Cal, it’s me, Mark’s mom! How are you? I understand you’re with Mark right now on his little European jaunt. I hear it’s very nice in Italy this time of year. I hope you’re getting plenty of rest and relaxation— you certainly deserve it after all that hard work you put in on your book. I saw it the other day at the Barnes and Noble. It was in the number-six spot for the bestsellers. Congratulations! That is fantastic.
Of course, Mark’s father and I always knew you were destined for great things. It was pretty obvious from the day we met you, when you and little Markie took apart our vacuum cleaner’s motor on the kitchen floor to see how it worked. It still ran perfectly well after you put it back together, despite those leftover pieces.
Well, I’m sure you’re wondering why I’m writing to you after all these years, so I’ll get to the point:
I’m worried about Mark. I’m sure this Holly is a very nice girl.
But I’m not so sure she’s right for our Mark. She’s the ARTISTIC type, for one thing. I know she has a very good job with the paper Mark sometimes writes that little column for. But let’s face it: she doesn’t exactly earn the kind of money I know some of Mark’s past girlfriends are making now—Susie Schramm, for instance. You remember Susie, don’t you, Cal? She’s a lawyer now, with a very high-powered firm. I think Susie’s SO MUCH more of Mark’s type than this Holly girl.
And I DON’T mean because Holly’s not Jewish. You know I NEVER judge people by their religion. After all, your family was—what was it again? Protestant?—and it never bothered me a bit! We quite enjoyed your mother’s Christmas Eve cocktail party every year.

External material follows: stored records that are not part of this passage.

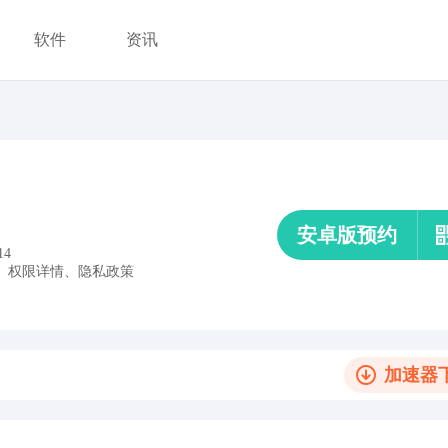
软件
资讯
安卓版预约
14
、
权限详情
、
隐私政策
加速器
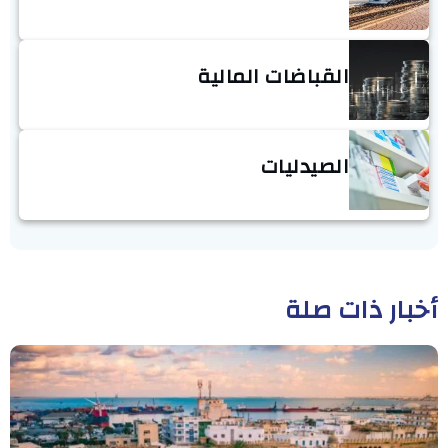
القباضات المالية
الصيدليات
أخبار ذات صلة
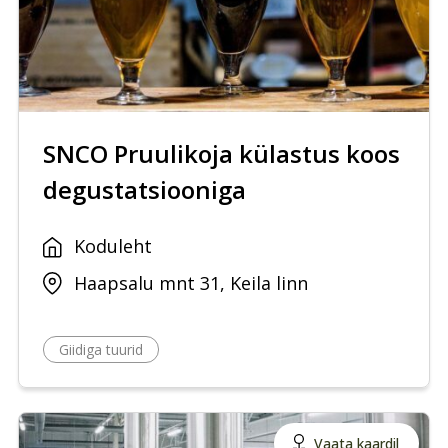
SNCO Pruulikoja külastus koos
degustatsiooniga
Koduleht
Haapsalu mnt 31, Keila linn
Giidiga tuurid
Vaata kaardil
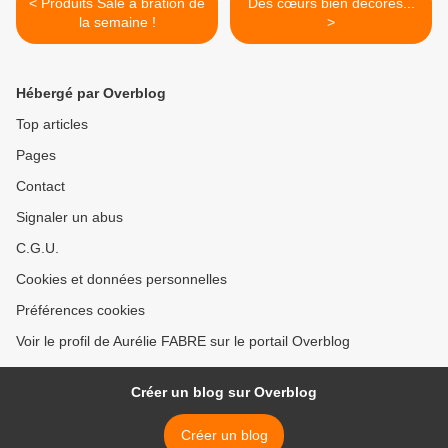
< Produits Sale a bration de
Des cœurs bien décorés...
la semaine !
>
Hébergé par Overblog
Top articles
Pages
Contact
Signaler un abus
C.G.U.
Cookies et données personnelles
Préférences cookies
Voir le profil de Aurélie FABRE sur le portail Overblog
Créer un blog sur Overblog
Créer un blog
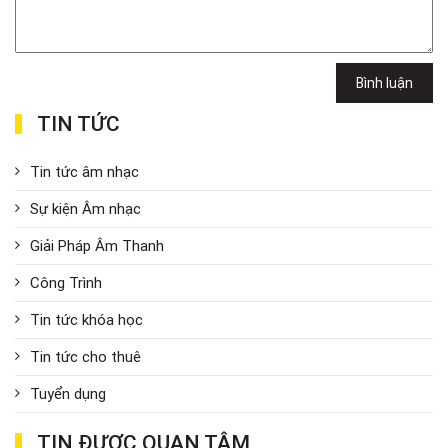
Bình luận
TIN TỨC
Tin tức âm nhạc
Sự kiện Âm nhạc
Giải Pháp Âm Thanh
Công Trình
Tin tức khóa học
Tin tức cho thuê
Tuyển dụng
TIN ĐƯỢC QUAN TÂM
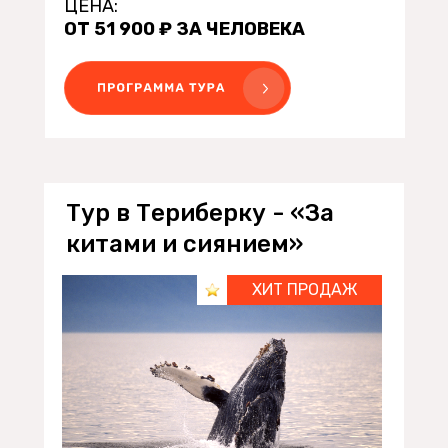
ЦЕНА:
ОТ 51 900 ₽ ЗА ЧЕЛОВЕКА
Тур в Териберку - «За
китами и сиянием»
ХИТ ПРОДАЖ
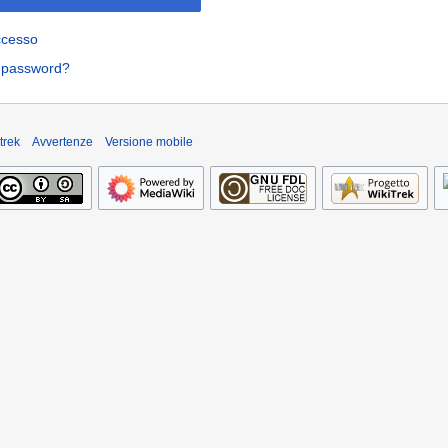
ccesso
a password?
trek
Avvertenze
Versione mobile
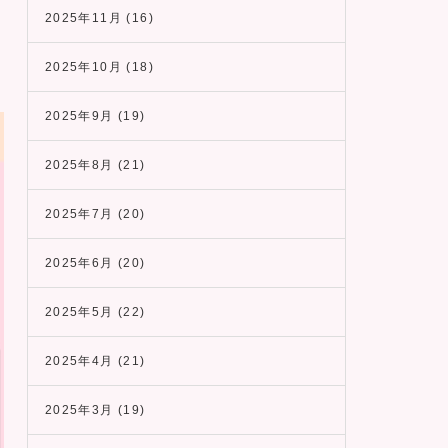
2025年11月
(16)
2025年10月
(18)
2025年9月
(19)
2025年8月
(21)
2025年7月
(20)
2025年6月
(20)
2025年5月
(22)
2025年4月
(21)
2025年3月
(19)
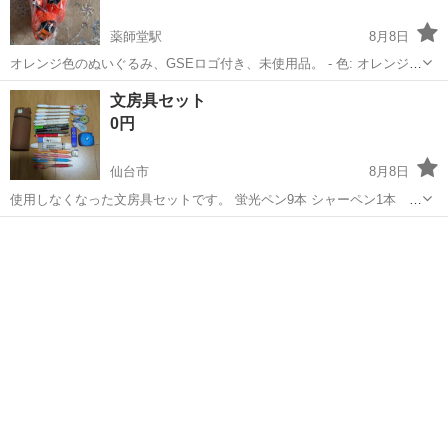
薬師堂駅
8月8日
オレンジ色のぬいぐるみ、GSEロゴ付き、未使用品。 - 色: オレンジ -
ブランド名: 小田急グループ - 特徴: GSEロゴ付き - 状態: 未使用（袋
宮城
仙台市
薬師堂駅
おもちゃ
オレンジ
文房具セット
入り） 新品未使用ですが経年劣化はあります
0円
仙台市
8月8日
使用しなくなった文房具セットです。 蛍光ペン9本 シャーペン1本 セ
サミストリート のり 2本 カラーボールペン 4本 修正テープ 3本
宮城
仙台市
おもちゃ
ノリテープ 1本 裁縫メジャー シャーペンの芯 0.5mm 消しゴム 1
つ 熊の筆箱...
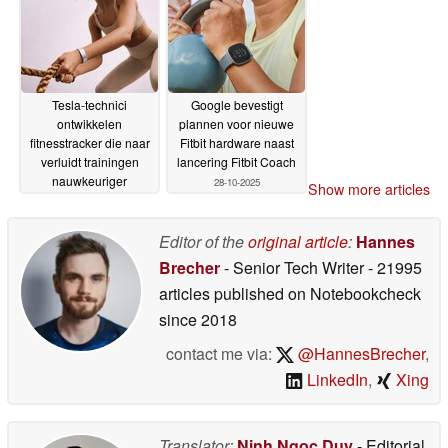
Tesla-technici
Google bevestigt
ontwikkelen
plannen voor nieuwe
fitnesstracker die naar
Fitbit hardware naast
verluidt trainingen
lancering Fitbit Coach
nauwkeuriger
28-10-2025
Show more articles
registreert dan elk
ander vergelijkbaar
apparaat
Editor of the
original article
:
Hannes
19-02-2026
Brecher
- Senior Tech Writer
- 21995
articles published on Notebookcheck
since 2018
contact me via:
@HannesBrecher
,
LinkedIn
,
Xing
Translator:
Ninh Ngoc Duy
- Editorial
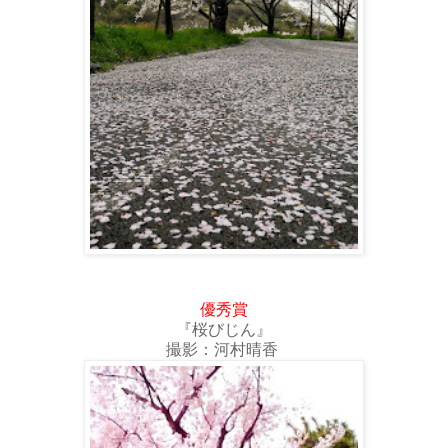
優秀賞
『桜びじん』
撮影：河村晴香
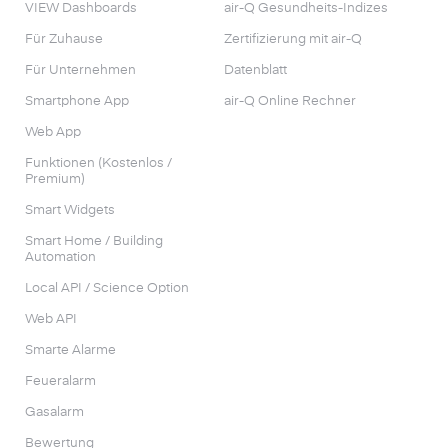
VIEW Dashboards
air-Q Gesundheits-Indizes
Für Zuhause
Zertifizierung mit air-Q
Für Unternehmen
Datenblatt
Smartphone App
air-Q Online Rechner
Web App
Funktionen (Kostenlos /
Premium)
Smart Widgets
Smart Home / Building
Automation
Local API / Science Option
Web API
Smarte Alarme
Feueralarm
Gasalarm
Bewertung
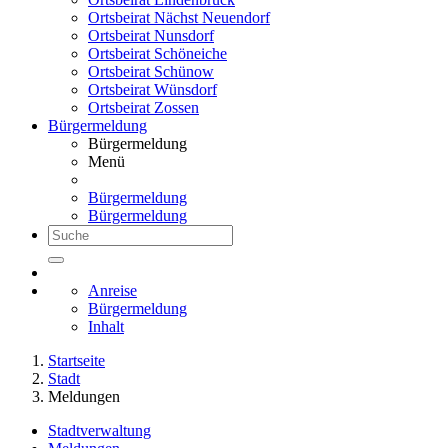
Ortsbeirat Nächst Neuendorf
Ortsbeirat Nunsdorf
Ortsbeirat Schöneiche
Ortsbeirat Schünow
Ortsbeirat Wünsdorf
Ortsbeirat Zossen
Bürgermeldung
Bürgermeldung
Menü
Bürgermeldung
Bürgermeldung
Anreise
Bürgermeldung
Inhalt
Startseite
Stadt
Meldungen
Stadtverwaltung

It’s just that Mark has always been such a romantic. I’m sure deep down he thinks things like religious background don’t matter. But you were always much more practical, Cal—not to mention, you’ve been around the world, and seen much more than Mark has—so I know you understand.
Plus, having been through a divorce yourself, I’m sure you wish someone had taken you aside in a brotherly manner and warned you not to rush into anything with that Valerie person. She was no good for you, anyone could see that. I knew it the minute I met her. What was she thinking, wearing that off-the-shoulder thing at your wedding? I realize it was couture and that Oscar de la Renta designed it just for her. Still, it hardly fit in at the country club here, now, did it?